Exercise aim -> Quote the lines from the line holding "Latein-Apps" to the very end of the listing, exactly, and no others.

Supplied material ->

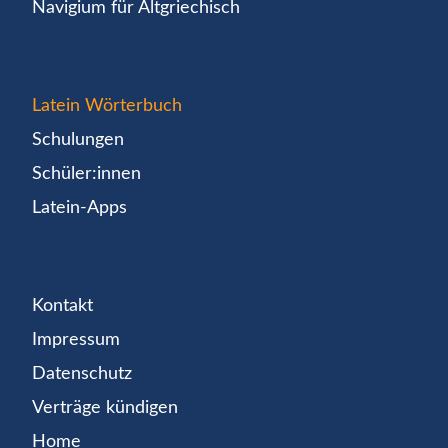
Navigium für Altgriechisch
Latein Wörterbuch
Schulungen
Schüler:innen
Latein-Apps
Kontakt
Impressum
Datenschutz
Verträge kündigen
Home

Exercise solution ->
Latein-Apps
Kontakt
Impressum
Datenschutz
Verträge kündigen
Home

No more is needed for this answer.